In either case, be careful with alcohol, since the flames are close to invisible. 

One fairly common mistake is trying to re-fill the cans on an non-pressurized alcohol stove before the cans are fully cooled down... and that often results in a nasty fire. 

BTW, water is not a very good way to put out an alcohol fire, since if the water doesn't successfully douse the alcohol flames, it can cause them to pour down into the bilge and make the situation worse... This was reported in the BoatUS book, Seaworthy, as a common cause of galley fires. Also, if you look at the MSDS for denatured alcohol, it recommends using non-water fire extinguishers on alcohol fires.


----------



## denby (Feb 21, 2007)

Valiente said:


> Origo is the way to go with non-pressurized alcohol stoves, although it would have to be a damn modest boat for me to want to use alcohol again as a fuel.
> 
> The hazards with alcohol involve the skills of the operator, primarily. It's a two-stage process of pre-heating the burner with a pool of alcohol in order that the alcohol in the burner ring itself becomes a flammable vapour, which is what you actually cook with. Kerosene and diesel require the same treatment, and unfamiliarity with the process can involve a dramatic, if rarely injurious, "flare-up".
> 
> ...


Val,

I have an Origo stove and have no problems, I slide open the burner and set a match to it and it's burning. The oven is a little tougher because the base has to be swung out to lite.


----------



## Jeff_H (Feb 26, 2000)

I keep hearing that alcohol puts out more moisture than propane, but even in early or late winter cruising, I have not observed an abundance of humidity with the catalyzed alcohol burners on the Origo except of course when I am boiling water. I think that moisture may have been more of a problem with pressurized alcohol stoves since I do remember moisture and smell problems with the Kenyon and Homestrands of my youth. I still have an old Homestrand that I have used for cooking when the power has gone out. 

Jeff


----------



## JohnRPollard (Mar 26, 2007)

Propane is my preferred fuel, but I have to concede that it produces a fair bit of moisture as a byproduct of combustion. Generally not a problem for cooking, but as a heater fuel you want to be sure to exhaust it from the boat. In that respect at least I doubt there's any advantage over alcohol.
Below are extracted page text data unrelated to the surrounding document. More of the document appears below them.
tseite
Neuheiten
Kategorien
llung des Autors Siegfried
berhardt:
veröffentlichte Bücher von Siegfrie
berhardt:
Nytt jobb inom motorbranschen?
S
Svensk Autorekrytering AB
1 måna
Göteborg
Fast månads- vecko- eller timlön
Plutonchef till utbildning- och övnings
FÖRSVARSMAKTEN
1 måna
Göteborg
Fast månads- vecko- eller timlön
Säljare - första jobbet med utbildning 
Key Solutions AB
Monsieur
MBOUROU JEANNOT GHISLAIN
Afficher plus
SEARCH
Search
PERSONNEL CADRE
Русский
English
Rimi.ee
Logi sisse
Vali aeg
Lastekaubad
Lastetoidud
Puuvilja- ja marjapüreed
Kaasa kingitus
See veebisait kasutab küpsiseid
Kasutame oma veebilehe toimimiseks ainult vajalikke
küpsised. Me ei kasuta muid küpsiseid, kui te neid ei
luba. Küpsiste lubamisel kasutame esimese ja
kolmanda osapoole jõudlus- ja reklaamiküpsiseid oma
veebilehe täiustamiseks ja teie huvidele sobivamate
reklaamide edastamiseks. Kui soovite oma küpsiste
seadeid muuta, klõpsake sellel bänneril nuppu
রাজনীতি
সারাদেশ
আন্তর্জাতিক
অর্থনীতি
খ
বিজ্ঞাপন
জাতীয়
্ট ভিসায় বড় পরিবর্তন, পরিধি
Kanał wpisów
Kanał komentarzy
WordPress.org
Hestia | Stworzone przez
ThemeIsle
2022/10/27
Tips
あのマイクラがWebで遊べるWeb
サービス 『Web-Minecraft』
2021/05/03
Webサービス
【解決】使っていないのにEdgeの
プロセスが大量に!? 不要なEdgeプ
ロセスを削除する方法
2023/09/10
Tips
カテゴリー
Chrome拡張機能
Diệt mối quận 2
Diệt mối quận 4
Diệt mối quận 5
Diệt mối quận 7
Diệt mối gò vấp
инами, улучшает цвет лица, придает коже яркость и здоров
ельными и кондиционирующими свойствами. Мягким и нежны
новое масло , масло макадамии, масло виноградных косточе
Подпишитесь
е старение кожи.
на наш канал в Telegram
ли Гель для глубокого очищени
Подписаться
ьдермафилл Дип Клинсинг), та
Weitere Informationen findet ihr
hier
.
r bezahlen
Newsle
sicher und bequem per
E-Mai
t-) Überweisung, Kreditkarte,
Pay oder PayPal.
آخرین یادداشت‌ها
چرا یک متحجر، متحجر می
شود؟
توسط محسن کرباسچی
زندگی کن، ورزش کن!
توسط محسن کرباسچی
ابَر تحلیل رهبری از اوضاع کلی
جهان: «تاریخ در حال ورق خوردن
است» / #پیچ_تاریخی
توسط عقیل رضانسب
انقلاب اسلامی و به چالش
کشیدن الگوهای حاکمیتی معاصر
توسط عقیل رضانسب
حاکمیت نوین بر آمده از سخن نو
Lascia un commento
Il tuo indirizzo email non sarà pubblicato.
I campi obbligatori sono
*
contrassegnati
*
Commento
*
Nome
A quick search shows we've bludgeoned this topic more than a few times. Seems everyone has their respective bias for stove fuel, and for some reason the debate is joined anytime someone asks about alcohol stoves/ovens. Here are a couple more threads that might be worth perusing:

http://www.sailnet.com/forums/showthread.php?t=36107&highlight=alcohol+propane

http://www.sailnet.com/forums/showthread.php?t=21807&highlight=alcohol+propane

If the boat you purchase has an alcohol stove, my advice would be to use it for a season or two and see how you like it. There will be plenty of other upgrades vying for your "boat units", so if you're comfortable with the alcohol stove you may just decide that converting to propane is not your highest priority.


----------



## SailMonkey (Feb 6, 2006)

Another thread on Alcohol Stoves? Well I've read it all, and cooked a lot with our pressure-alcohol stove (and oven). It came with the boat. Using it is not difficult, but you need to learn how. It's exactly the same principle as a backpacking stove that uses white-fuel.
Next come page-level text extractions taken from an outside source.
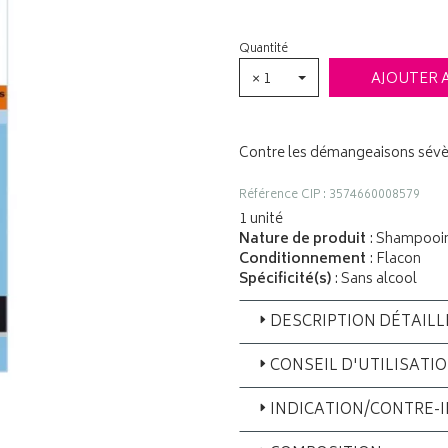
Quantité
× 1
AJOUTER 
Contre les démangeaisons sévères
Référence CIP : 3574660008579
1 unité
Nature de produit
: Shampooi
Conditionnement
: Flacon
Spécificité(s)
: Sans alcool
DESCRIPTION DÉTAILL
CONSEIL D'UTILISATI
INDICATION/CONTRE-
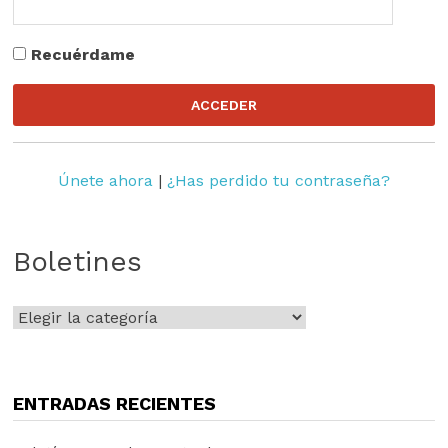
Recuérdame
Únete ahora
|
¿Has perdido tu contraseña?
Boletines
Boletines
ENTRADAS RECIENTES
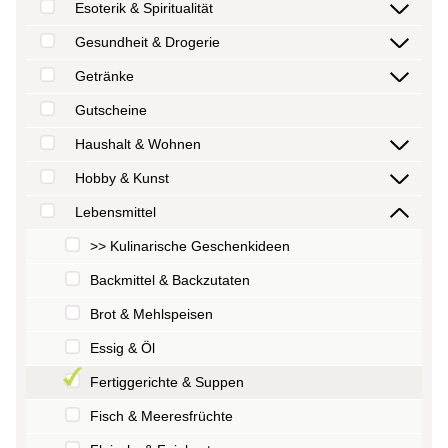
Esoterik & Spiritualität
Gesundheit & Drogerie
Getränke
Gutscheine
Haushalt & Wohnen
Hobby & Kunst
Lebensmittel
>> Kulinarische Geschenkideen
Backmittel & Backzutaten
Brot & Mehlspeisen
Essig & Öl
Fertiggerichte & Suppen
Fisch & Meeresfrüchte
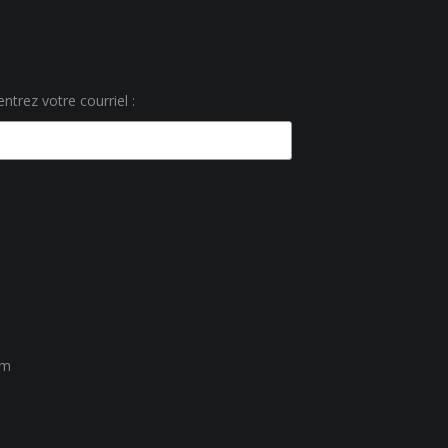
ntrez votre courriel :
um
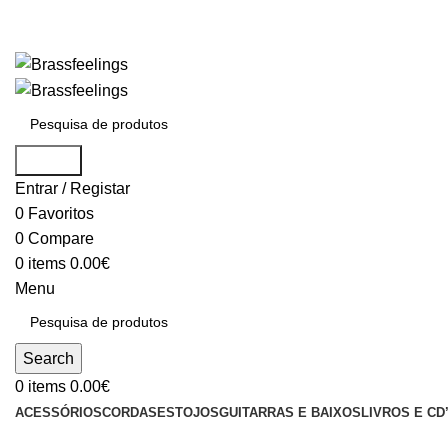
Search
Entrar / Registar
0
Favoritos
0
Compare
0
items
0.00
€
Menu
Search
0
items
0.00
€
ACESSÓRIOS
CORDAS
ESTOJOS
GUITARRAS E BAIXOS
LIVROS E CD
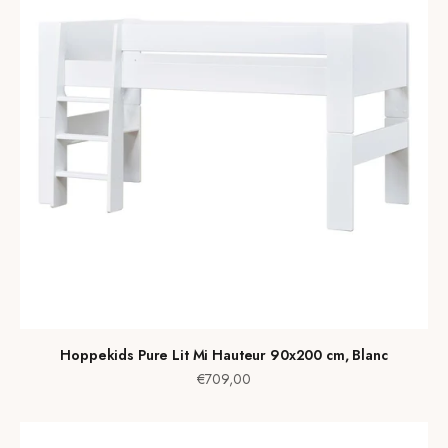
Hoppekids Pure Lit Mi Hauteur 90x200 cm, Blanc
Prix de vente
€709,00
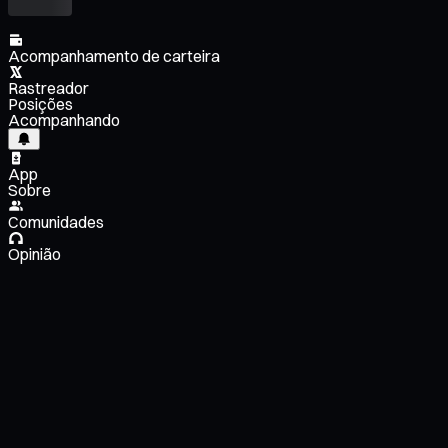
Acompanhamento de carteira
Rastreador
Posições
Acompanhando
App
Sobre
Comunidades
Opinião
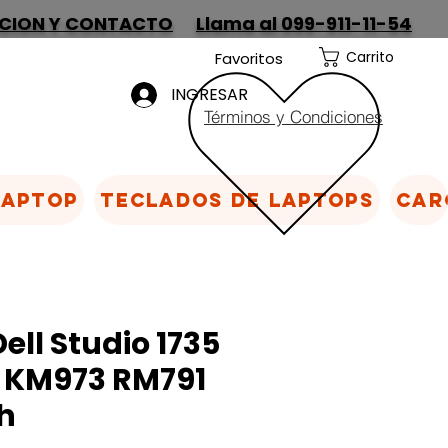
CION Y CONTACTO
Llama al 099-911-11-54
Carrito
Favoritos
INGRESAR
Términos y Condiciones
Laptop
Teclados de laptops
Car
ell Studio 1735
7 KM973 RM791
h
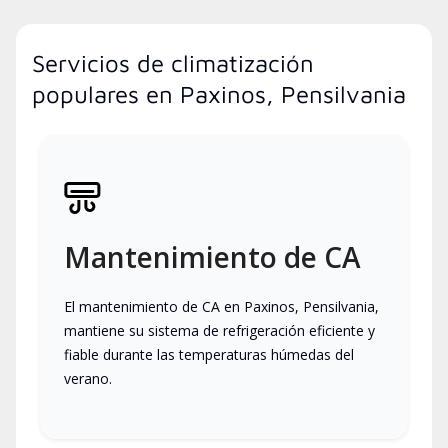
Servicios de climatización
populares en Paxinos, Pensilvania
Mantenimiento de CA
El mantenimiento de CA en Paxinos, Pensilvania,
mantiene su sistema de refrigeración eficiente y
fiable durante las temperaturas húmedas del
verano.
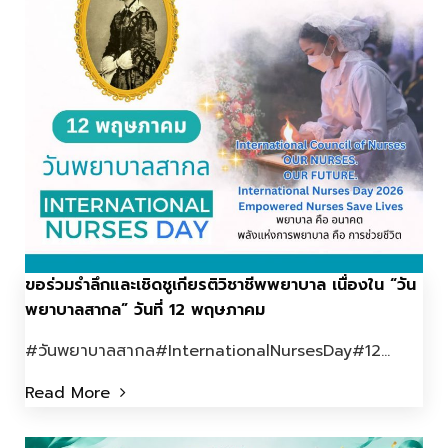
ขอร่วมรำลึกและเชิดชูเกียรติวิชาชีพพยาบาล เนื่องใน “วัน
พยาบาลสากล” วันที่ 12 พฤษภาคม
#วันพยาบาลสากล#InternationalNursesDay#12...
Read More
It has other issues that make me want to replace it. What I really want to do is TRY out a Origo NP first hand. I'm just not sure how to get in front of one. Maybe a rep will be at _Strictly Sail Chicago_ and can give us a demo...?

The comment that I will never understand is that you 'cannot see' the flame. Eh? So I've included a photo taken of my 30 year old pressure-alcohol stove with a burner on medium flame. CAN YOU SEE IT?


----------



## lbdavis (Apr 23, 2007)

SailMonkey said:


> CAN YOU SEE IT?


I don't see it.


----------



## SailMonkey (Feb 6, 2006)

I don't either! It was there, then it was gone.... ? 








can you see it now?


----------



## sailingdog (Mar 19, 2006)

Yes, you can see alcohol flames... but if the cabin is brightly lit, say by sunlight coming in the companionway, the flames will be very, very difficult to see, and often aren't detected until other things are burning from them.


----------



## atrometer (Apr 7, 2006)

No one seemed to mention the OVEN and temperature control???


----------



## lbdavis (Apr 23, 2007)

Oh. Fine point, OP. (blush). I have no experience with a NP alcohol *OVEN* at all. I'll be stepping out of this thread now.

I'll be over here if you need me!


----------



## Plumper (Nov 21, 2007)

We had a boat with an alcohol oven. It was very slow, had no tempo control but wasn't hot enough to burn anything anyway. Basically it was good for reheating stuff.

Gaz


----------



## Jeff_H (Feb 26, 2000)

I must start by saying that I am a vegetarian and so I use the oven pretty rarely. Based on my experience the Origo oven is a mixed bag. 

It comes with a built-in thermometer and is pretty easy to regulate, but it is not self-regulating in the same way that a shoreside oven would be. In other words, you can't simply set a temperature and have the oven heat to that temperature and hold it. The procedure is to run the burner at full flame until the temperature approaches where you want it and then slowly turn down the heat until it holds steady where you want it. 

My sense is that Origo takes longer to preheat than a shoreside oven, but I am not sure how it compares to a propane oven, which I seem to recall is not all that fast to heat up either. 

Jeff


----------



## denby (Feb 21, 2007)

SailMonkey said:


> I don't either! It was there, then it was gone.... ?
> 
> 
> 
> ...


*YES, YES* I see the light.halaloha.


----------



## b135802 (Jan 21, 2009)

*good quality fuel availability?*

Hello!

I've used Origo's non preassurized alcohol hubs in Sweden, and cruicing the Baltic Sea, and my experiences are only positive - no hassels with tube connections, valves, etc (as with gas) and no smoke from the burner (as with kerosene).

Around here, a fuel called Origonol is available in most hardwear stores. Do anyone have the experiance of cruicing Caribbean, African, Polynesian or Asian waters - what kind of fuel is available? Can good quality alcoholic fuels be found everywhere?

Regards
Andreas


----------